Quota 41 per i contributi

L’ultima opzione all’esame dei tecnici è stata costruita attorno al requisito fisso dei 41 anni di contributi, sulla falsariga della "Quota 41" cara al Carroccio: possibilità di uscita al raggiungimento del quarantunesimo anno di contribuzione, a prescindere dall’età anagrafica. Sarà un percorso graduale, ma l’obiettivo del governo del premier Mario Draghi è tornare al sistema ordinario delle pensioni disegnato dalla legge Fornero. Per i sindacati, che chiedevano una riforma complessiva delle pensioni, è una doccia gelata. E a calmare gli animi non basta l'annuncio della proroga di un anno di Opzione donna e dell'Ape sociale, con estensione ad altre categorie di lavori gravosi.

Verso la mobilitazione

I sindacati sentenziano che l'incontro non è andato bene: dopo il varo della legge di bilancio, valuteranno le modalità di una "mobilitazione". All'uscita da Palazzo Chigi, dopo tre ore di confronto prima con Draghi, poi con i ministri Franco, Orlando e Brunetta, le parole sono assai dure. Luigi Sbarra della Cisl parla di "grandi insufficienze e squilibri, per effetto del mancato dialogo con le parti sociali": le misure sono "largamente insufficienti sia per le pensioni, che per gli ammortizzatori sociali e per la non autosufficienza", aggiunge. Non bastano "soli" 600 milioni, sottolineano Pierpaolo Bombardieri della Uil e Maurizio Landini della Cgil: "non è una riforma degna di questo nome". E quindi la domanda diventa: sciopero generale? "Se giovedì il governo confermerà questa impostazione valuteremo iniziative unitarie di mobilitazione” – la risposta di Landini. Le prossime ore serviranno a definire un'intesa in maggioranza.

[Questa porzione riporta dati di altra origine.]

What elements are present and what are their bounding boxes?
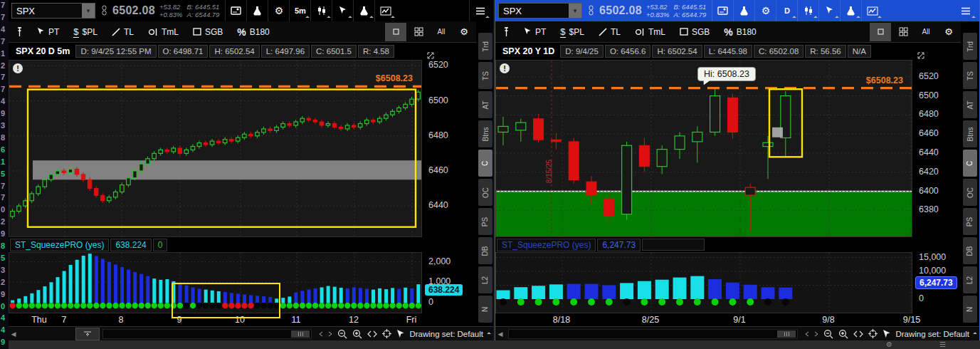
pin-icon[interactable] <box>497 23 516 41</box>
step-right-icon[interactable] <box>814 331 818 337</box>
zoom-out-icon[interactable] <box>823 329 833 339</box>
symbol-dropdown-button[interactable]: ▾ <box>82 4 95 18</box>
study-name[interactable]: ST_SqueezePRO (yes) <box>10 239 109 251</box>
scrollbar-grip[interactable] <box>777 330 796 338</box>
sidebar-tab-trd[interactable]: Trd <box>963 33 977 60</box>
timeframe-button[interactable]: 5m <box>289 0 310 21</box>
sidebar-tab-ts[interactable]: TS <box>963 62 977 89</box>
cursor-mode-icon[interactable] <box>882 329 891 339</box>
all-panels-button[interactable]: All <box>431 23 452 41</box>
chart-style-icon[interactable] <box>797 0 818 21</box>
trendline-tool-button[interactable]: TL <box>592 23 627 41</box>
settings-gear-icon[interactable]: ⚙ <box>754 0 776 21</box>
step-right-icon[interactable] <box>328 331 332 337</box>
toolbar-gear-icon[interactable]: ⚙ <box>938 23 959 41</box>
b180-tool-button[interactable]: %B180 <box>231 23 275 41</box>
pin-icon[interactable] <box>10 23 29 41</box>
sidebar-tab-at[interactable]: AT <box>478 91 492 118</box>
grid-layout-icon[interactable] <box>892 23 914 41</box>
dock-list-icon[interactable]: ☰ <box>939 340 946 348</box>
time-scrollbar[interactable] <box>508 329 798 339</box>
symbol-input[interactable]: SPX ▾ <box>498 3 582 19</box>
sidebar-tab-oc[interactable]: OC <box>963 179 977 206</box>
sidebar-tab-n[interactable]: N <box>478 296 492 323</box>
cursor-tool-icon[interactable] <box>332 0 353 21</box>
menu-list-icon[interactable] <box>955 0 976 21</box>
trendline-tool-button[interactable]: TL <box>105 23 140 41</box>
symbol-dropdown-button[interactable]: ▾ <box>569 4 581 18</box>
pointer-tool-button[interactable]: PT <box>31 23 65 41</box>
expand-horizontal-icon[interactable] <box>367 330 377 338</box>
price-chart[interactable]: ! $6508.23 Hi: 6508.23 8/15/25 <box>495 60 912 237</box>
timeframe-button[interactable]: D <box>776 0 797 21</box>
sgb-tool-button[interactable]: SGB <box>673 23 716 41</box>
settings-gear-icon[interactable]: ⚙ <box>268 0 289 21</box>
sidebar-tab-ps[interactable]: PS <box>478 208 492 235</box>
price-axis[interactable]: 64406460648065006520 <box>423 60 478 237</box>
menu-list-icon[interactable] <box>469 0 490 21</box>
warning-icon[interactable]: ! <box>13 63 23 73</box>
sidebar-tab-l2[interactable]: L2 <box>478 266 492 293</box>
step-left-icon[interactable] <box>319 331 323 337</box>
maximize-icon[interactable] <box>870 23 891 41</box>
drawings-linechart-icon[interactable] <box>374 0 396 21</box>
sidebar-tab-trd[interactable]: Trd <box>478 33 492 60</box>
expand-horizontal-icon[interactable] <box>853 330 863 338</box>
chart-style-icon[interactable] <box>310 0 332 21</box>
crosshair-corner-icon[interactable] <box>917 50 925 63</box>
b180-tool-button[interactable]: %B180 <box>717 23 762 41</box>
sidebar-tab-db[interactable]: DB <box>478 237 492 264</box>
step-left-icon[interactable] <box>805 331 809 337</box>
scroll-left-icon[interactable]: ◀ <box>9 330 19 338</box>
link-icon[interactable] <box>100 5 108 16</box>
dollar-pl-tool-button[interactable]: $$PL <box>554 23 591 41</box>
cursor-mode-icon[interactable] <box>396 329 405 339</box>
quick-study-flask-icon[interactable] <box>840 0 861 21</box>
time-scrollbar[interactable] <box>102 329 312 339</box>
dock-gear-icon[interactable]: ⚙ <box>886 340 892 348</box>
study-name[interactable]: ST_SqueezePRO (yes) <box>497 239 596 251</box>
scrollbar-grip[interactable] <box>291 330 310 338</box>
sidebar-tab-n[interactable]: N <box>963 296 977 323</box>
sidebar-tab-ts[interactable]: TS <box>478 62 492 89</box>
collapse-tab-button[interactable] <box>75 328 100 340</box>
zoom-in-icon[interactable] <box>352 329 362 339</box>
timeline-tool-button[interactable]: TmL <box>142 23 185 41</box>
grid-layout-icon[interactable] <box>408 23 429 41</box>
sidebar-tab-db[interactable]: DB <box>963 237 977 264</box>
link-icon[interactable] <box>586 5 595 16</box>
sidebar-tab-c[interactable]: C <box>963 150 977 177</box>
alerts-icon[interactable] <box>712 0 733 21</box>
symbol-input[interactable]: SPX ▾ <box>11 3 95 19</box>
sidebar-tab-l2[interactable]: L2 <box>963 266 977 293</box>
studies-flask-icon[interactable] <box>246 0 268 21</box>
zoom-out-icon[interactable] <box>337 329 347 339</box>
crosshair-target-icon[interactable] <box>868 329 878 338</box>
scroll-left-icon[interactable]: ◀ <box>495 330 505 338</box>
quick-study-flask-icon[interactable] <box>353 0 374 21</box>
maximize-icon[interactable] <box>385 23 406 41</box>
sgb-tool-button[interactable]: SGB <box>186 23 229 41</box>
time-axis[interactable]: 8/188/259/19/89/15 <box>495 313 964 326</box>
volume-axis[interactable]: 05,00010,00015,0006,247.73 <box>914 252 962 313</box>
dollar-pl-tool-button[interactable]: $$PL <box>67 23 104 41</box>
volume-study-chart[interactable] <box>495 252 912 313</box>
alerts-icon[interactable] <box>225 0 246 21</box>
drawings-linechart-icon[interactable] <box>861 0 882 21</box>
pointer-tool-button[interactable]: PT <box>517 23 552 41</box>
cursor-tool-icon[interactable] <box>818 0 840 21</box>
volume-axis[interactable]: 01,0002,000638.224 <box>423 252 478 313</box>
sidebar-tab-ps[interactable]: PS <box>963 208 977 235</box>
crosshair-target-icon[interactable] <box>382 329 391 338</box>
yellow-rectangle-drawing[interactable] <box>172 283 280 318</box>
sidebar-tab-at[interactable]: AT <box>963 91 977 118</box>
timeline-tool-button[interactable]: TmL <box>628 23 672 41</box>
all-panels-button[interactable]: All <box>915 23 937 41</box>
sidebar-tab-c[interactable]: C <box>478 150 492 177</box>
warning-icon[interactable]: ! <box>500 63 510 73</box>
toolbar-gear-icon[interactable]: ⚙ <box>453 23 475 41</box>
sidebar-tab-btns[interactable]: Btns <box>963 120 977 147</box>
zoom-in-icon[interactable] <box>838 329 848 339</box>
drawing-set-selector[interactable]: Drawing set: Default <box>895 330 974 338</box>
price-chart[interactable]: ! $6508.23 <box>9 60 422 237</box>
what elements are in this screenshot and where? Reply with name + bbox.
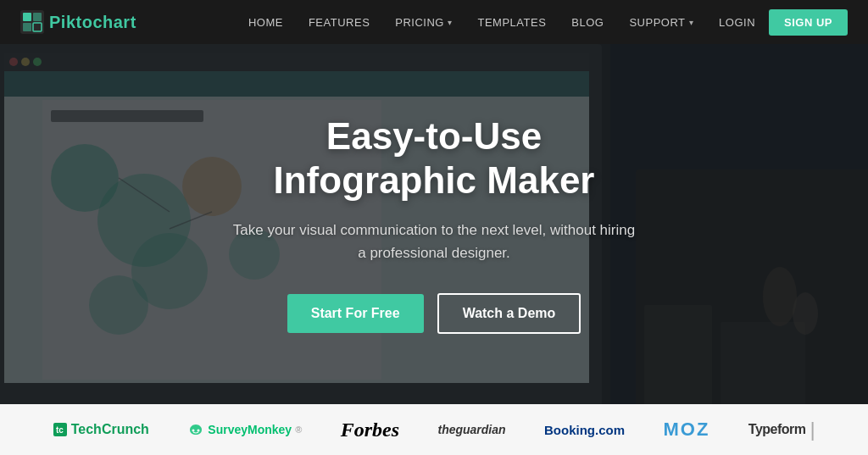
svg-rect-25 [23, 13, 31, 21]
start-free-button[interactable]: Start For Free [287, 294, 424, 333]
brand-guardian: theguardian [437, 423, 505, 436]
nav-link-templates[interactable]: TEMPLATES [477, 16, 546, 29]
svg-text:tc: tc [56, 425, 64, 435]
nav-item-home[interactable]: HOME [248, 14, 283, 30]
svg-rect-27 [23, 23, 31, 31]
logo[interactable]: Piktochart [20, 10, 136, 34]
surveymonkey-icon [187, 423, 204, 436]
nav-links: HOME FEATURES PRICING ▾ TEMPLATES BLOG S… [248, 14, 693, 30]
logo-icon [20, 10, 44, 34]
nav-link-blog[interactable]: BLOG [571, 16, 604, 29]
brand-surveymonkey: SurveyMonkey ® [187, 423, 302, 436]
svg-point-32 [198, 430, 200, 432]
svg-rect-26 [33, 13, 42, 21]
navbar: Piktochart HOME FEATURES PRICING ▾ TEMPL… [0, 0, 868, 44]
typeform-separator: | [810, 418, 815, 441]
nav-item-support[interactable]: SUPPORT ▾ [629, 16, 693, 29]
login-link[interactable]: LOGIN [719, 16, 755, 29]
hero-content: Easy-to-Use Infographic Maker Take your … [0, 44, 868, 404]
trusted-bar: tc TechCrunch SurveyMonkey ® Forbes theg… [0, 404, 868, 455]
nav-item-pricing[interactable]: PRICING ▾ [395, 16, 452, 29]
hero-subtitle: Take your visual communication to the ne… [231, 219, 637, 264]
surveymonkey-trademark: ® [295, 424, 302, 435]
svg-rect-28 [33, 23, 42, 31]
techcrunch-icon: tc [53, 423, 67, 436]
nav-link-pricing[interactable]: PRICING ▾ [395, 16, 452, 29]
brand-techcrunch: tc TechCrunch [53, 422, 149, 437]
support-chevron-icon: ▾ [689, 18, 694, 27]
watch-demo-button[interactable]: Watch a Demo [437, 293, 581, 334]
brand-moz: MOZ [663, 419, 709, 441]
signup-button[interactable]: SIGN UP [769, 9, 848, 36]
nav-link-home[interactable]: HOME [248, 16, 283, 29]
pricing-chevron-icon: ▾ [448, 18, 453, 27]
hero-buttons: Start For Free Watch a Demo [287, 293, 581, 334]
nav-item-features[interactable]: FEATURES [309, 14, 370, 30]
nav-item-blog[interactable]: BLOG [571, 14, 604, 30]
nav-item-templates[interactable]: TEMPLATES [477, 14, 546, 30]
nav-link-support[interactable]: SUPPORT ▾ [629, 16, 693, 29]
nav-link-features[interactable]: FEATURES [309, 16, 370, 29]
hero-title: Easy-to-Use Infographic Maker [274, 114, 595, 204]
logo-text: Piktochart [49, 13, 136, 32]
svg-point-31 [192, 430, 195, 432]
brand-booking: Booking.com [544, 423, 625, 437]
brand-typeform: Typeform | [748, 418, 815, 441]
brand-forbes: Forbes [341, 419, 399, 441]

I tempi della legge di Bilancio

Intanto, da fonti di governo trapela una ulteriore indiscrezione sulla legge di Bilancio, al capitolo "fisco": dovrebbe essere confermato il fondo ad hoc per il taglio delle tasse, un tesoretto di 8 miliardi. La destinazione specifica verrà poi più concretamente decisa in Parlamento. Oltre al taglio delle tasse, sul piatto anche il reddito di cittadinanza - che va rivisto - e il Superbonus (si valuta se estendere o meno il beneficio alle monofamiliari). E il tempo stringe: l'esecutivo di Mario Draghi è chiamato domani, giovedì 28 ottobre, ad approvare il testo della legge di Bilancio da inviare poi, al più presto, al Parlamento. La manovra deve infatti ricevere l'ok definitiva dell'Aula a dicembre.